_Work instructions:_
Lines before the one containing "TVA incluse" are left out; that line and all after it, through the end of the records, must be transcribed exactly.

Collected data
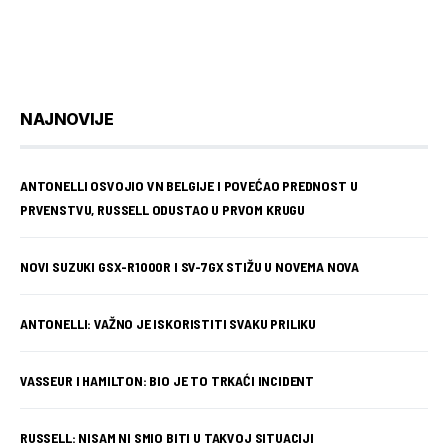
NAJNOVIJE
ANTONELLI OSVOJIO VN BELGIJE I POVEĆAO PREDNOST U
PRVENSTVU, RUSSELL ODUSTAO U PRVOM KRUGU
NOVI SUZUKI GSX-R1000R I SV-7GX STIŽU U NOVEMA NOVA
ANTONELLI: VAŽNO JE ISKORISTITI SVAKU PRILIKU
VASSEUR I HAMILTON: BIO JE TO TRKAĆI INCIDENT
RUSSELL: NISAM NI SMIO BITI U TAKVOJ SITUACIJI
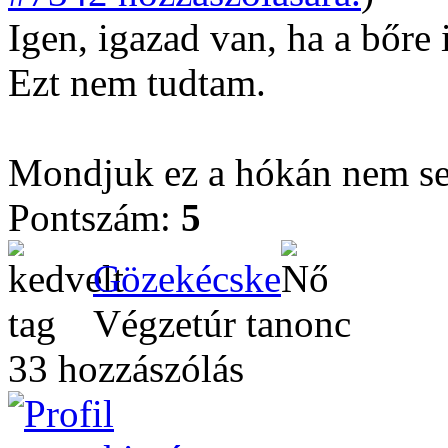
Igen, igazad van, ha a bőre 
Ezt nem tudtam.
Mondjuk ez a hókán nem seg
Pontszám:
5
Gözekécske
Végzetúr tanonc
33 hozzászólás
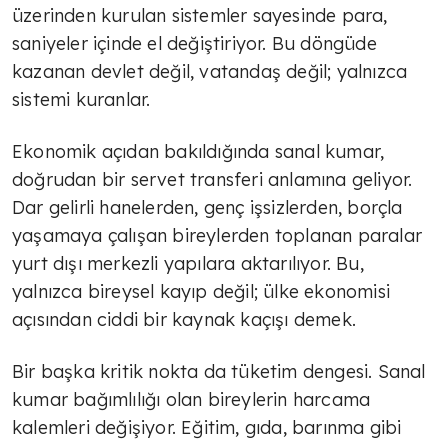
üzerinden kurulan sistemler sayesinde para,
saniyeler içinde el değiştiriyor. Bu döngüde
kazanan devlet değil, vatandaş değil; yalnızca
sistemi kuranlar.
Ekonomik açıdan bakıldığında sanal kumar,
doğrudan bir servet transferi anlamına geliyor.
Dar gelirli hanelerden, genç işsizlerden, borçla
yaşamaya çalışan bireylerden toplanan paralar
yurt dışı merkezli yapılara aktarılıyor. Bu,
yalnızca bireysel kayıp değil; ülke ekonomisi
açısından ciddi bir kaynak kaçışı demek.
Bir başka kritik nokta da tüketim dengesi. Sanal
kumar bağımlılığı olan bireylerin harcama
kalemleri değişiyor. Eğitim, gıda, barınma gibi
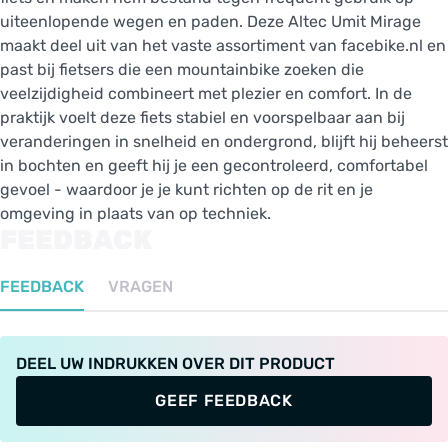
uiteenlopende wegen en paden. Deze Altec Umit Mirage
maakt deel uit van het vaste assortiment van facebike.nl en
past bij fietsers die een mountainbike zoeken die
veelzijdigheid combineert met plezier en comfort. In de
praktijk voelt deze fiets stabiel en voorspelbaar aan bij
veranderingen in snelheid en ondergrond, blijft hij beheerst
in bochten en geeft hij je een gecontroleerd, comfortabel
gevoel - waardoor je je kunt richten op de rit en je
omgeving in plaats van op techniek.
FEEDBACK
FEEDBACK
VRAGEN
DEEL UW INDRUKKEN OVER DIT PRODUCT
GEEF FEEDBACK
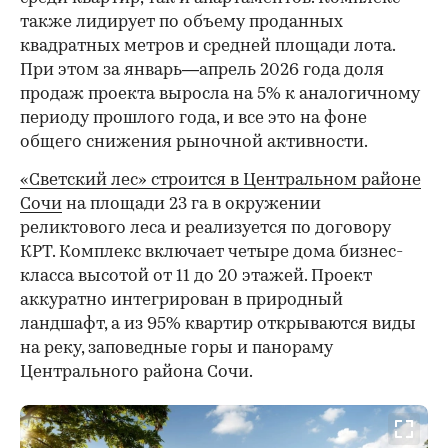
также лидирует по объему проданных
квадратных метров и средней площади лота.
При этом за январь—апрель 2026 года доля
продаж проекта выросла на 5% к аналогичному
периоду прошлого года, и все это на фоне
общего снижения рыночной активности.
«Светский лес» строится в Центральном районе
Сочи
на площади 23 га в окружении
реликтового леса и реализуется по договору
КРТ. Комплекс включает четыре дома бизнес-
класса высотой от 11 до 20 этажей. Проект
аккуратно интегрирован в природный
ландшафт, а из 95% квартир открываются виды
на реку, заповедные горы и панораму
Центрального района Сочи.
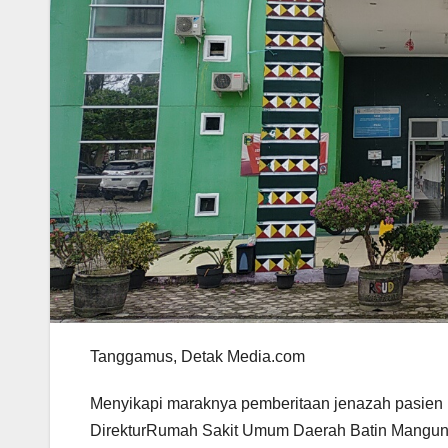
Tanggamus, Detak Media.com
Menyikapi maraknya pemberitaan jenazah pasien
DirekturRumah Sakit Umum Daerah Batin Manguna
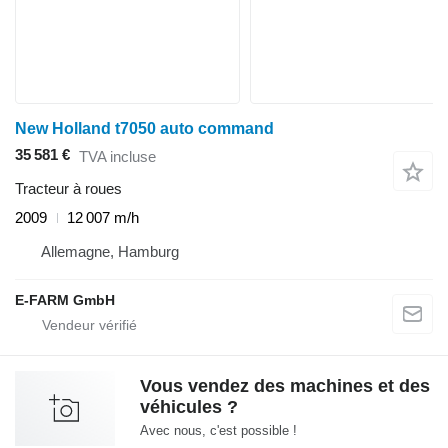
New Holland t7050 auto command
35 581 €
TVA incluse
Tracteur à roues
2009
12 007 m/h
Allemagne, Hamburg
E-FARM GmbH
Vous vendez des machines et des
véhicules ?
Avec nous, c'est possible !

_Response area:_
TVA incluse
Tracteur à roues
2009
12 007 m/h
Allemagne, Hamburg
E-FARM GmbH
Vous vendez des machines et des
véhicules ?
Avec nous, c'est possible !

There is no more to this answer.